I’m glad things are settling with your cats. I’ve not been on the forum for very long but just wanted to say I’ve read your story and I’m pleased you were able to get out and now get resettled and even more pleased that you took your cats with you. Things will get there - and when the proofing of the garden is done, it will be fab for them.


----------



## Siskin (Nov 13, 2012)

Ercol is fetching some high sums on places like eBay.
My in laws had several pieces of Ercol and we had some of it especially a sideboard which is made of English elm which is non exsistent nowadays.

My SIL has been clearing out her mother’s house and had the same difficulty with charities and house clearance not wanting ‘brown’ furniture. She has been left with some nice glass fronted teak cabinets which at the most can only be 20 years old which nobody wants apparently. She’s left them in the house which she has a buyer for but she doesn’t know yet if they want the cabinets (buyer has to sell their own property first so nothing has been discussed as yet).
It’s just so wasteful


----------



## MilleD (Feb 15, 2016)

I'm not sure what it is, they have some ercol chairs, but not looked at the furniture in detail. I'll post a pic in the minute which shows a dresser in the background - that's the colour of all the furniture.


----------



## MilleD (Feb 15, 2016)

lea247 said:


> Have you got many antique shops near by? They often have dark wood furniture so there must be a market for it and I'm sure they'd love to have a Grandfather Clock in! As well as the rest of the furniture
> 
> If you are fond of the furniture and want to see it go to a good home then I would only approach a charity as a last resort (please not that's not my opinion for donating other things to charity!). My aunty and uncle had to clear out their neighbour's house and couldn't sell much of the furniture so contacted a local charity to collect it. When they came they told my aunty and uncle that they often have regulars who come into the shop with anger/behaviour issues (for whatever reason) and are in every week or so buying a new wardrobe because they used the previous one as a punch bag. My aunty and uncle were quite disheartened to say the least.

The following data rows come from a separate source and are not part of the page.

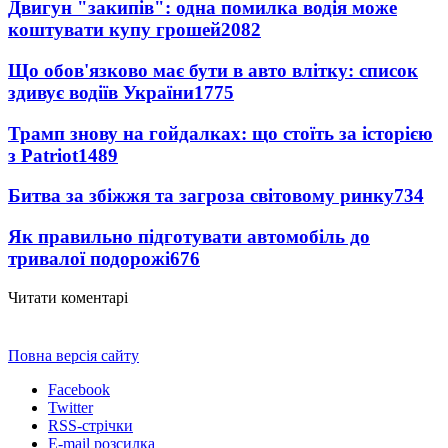
Двигун "закипів": одна помилка водія може
коштувати купу грошей
2082
Що обов'язково має бути в авто влітку: список
здивує водіїв України
1775
Трамп знову на гойдалках: що стоїть за історією
з Patriot
1489
Битва за збіжжя та загроза світовому ринку
734
Як правильно підготувати автомобіль до
тривалої подорожі
676
Читати коментарі
Повна версія сайту
Facebook
Twitter
RSS-стрічки
E-mail розсилка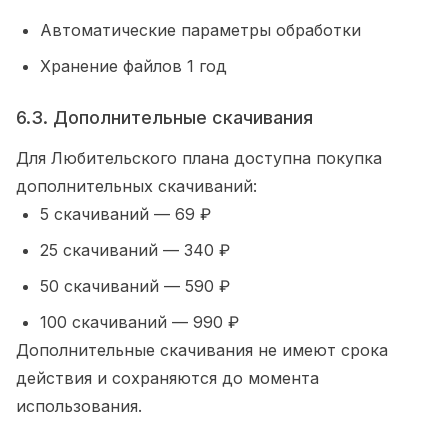
Автоматические параметры обработки
Хранение файлов 1 год
6.3. Дополнительные скачивания
Для Любительского плана доступна покупка
дополнительных скачиваний:
5
скачиваний —
69
₽
25
скачиваний —
340
₽
50
скачиваний —
590
₽
100
скачиваний —
990
₽
Дополнительные скачивания не имеют срока
действия и сохраняются до момента
использования.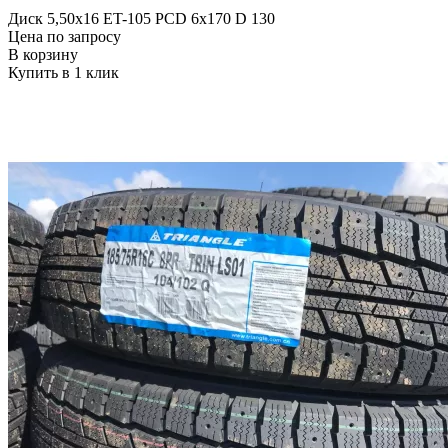
Диск 5,50х16 ET-105 PCD 6x170 D 130
Цена по запросу
В корзину
Купить в 1 клик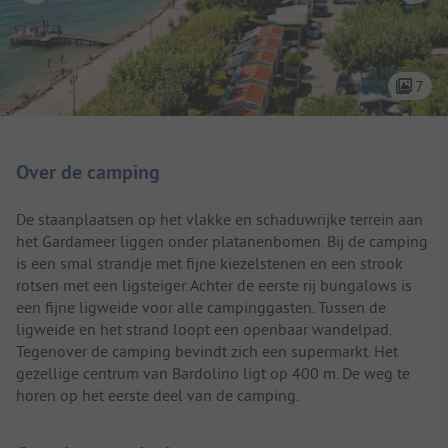
7
Camping introductie
Over de camping
De staanplaatsen op het vlakke en schaduwrijke terrein aan
het Gardameer liggen onder platanenbomen. Bij de camping
is een smal strandje met fijne kiezelstenen en een strook
rotsen met een ligsteiger. Achter de eerste rij bungalows is
een fijne ligweide voor alle campinggasten. Tussen de
ligweide en het strand loopt een openbaar wandelpad.
Tegenover de camping bevindt zich een supermarkt. Het
gezellige centrum van Bardolino ligt op 400 m. De weg te
horen op het eerste deel van de camping.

Gah, that is depressing. I'd rather bin it myself than someone treat it like that.


----------



## MilleD (Feb 15, 2016)

It's the dresser in the dining room you can see in the background. It's very dark, inside is a bit lighter, sort of dark yew colour.


----------



## MilleD (Feb 15, 2016)

And to let you all know (the rocks that you have been - thank you) that I'm feeling much better today.

I went to the hairdressers for the first time since March 2017 (they kept reminding me of this ), and got highlighted and a cut, then I went for a bike ride (first in a year - used to ride every day) last night with 2 of my sisters and their blokes, then ended up in the pub for a couple of pints.

I swear I'm feeling like a different person this morning - I think it's the highlights.

I do have a new problem today though - apparently the person who wants to rent out the house we own is a friend of the skank barmaid's on FB.

I'm not too fussed about that - business is business . But would you believe, the skank barmaid called my phone last night? I recognise her number from looking at the ex's phone when it all kicked off. I wonder if the tables have turned. I hope I have a new stalker


----------



## Siskin (Nov 13, 2012)

MilleD said:


> It's the dresser in the dining room you can see in the background. It's very dark, inside is a bit lighter, sort of dark yew colour.
> 
> View attachment 364812


It might be 'Old Charm' or something similar, can't remember the other manufacturer at the moment


----------



## MilleD (Feb 15, 2016)

Siskin said:


> It might be 'Old Charm' or something similar, can't remember the other manufacturer at the moment


Would it say somewhere on the furniture? Maybe inside or the back? I've just looked online and can the same sort of thing for sale for a lot of money - of course if the things actually sell is a different matter...


----------



## Siskin (Nov 13, 2012)

MilleD said:


> Would it say somewhere on the furniture? Maybe inside or the back? I've just looked online and can the same sort of thing for sale for a lot of money - of course if the things actually sell is a different matter...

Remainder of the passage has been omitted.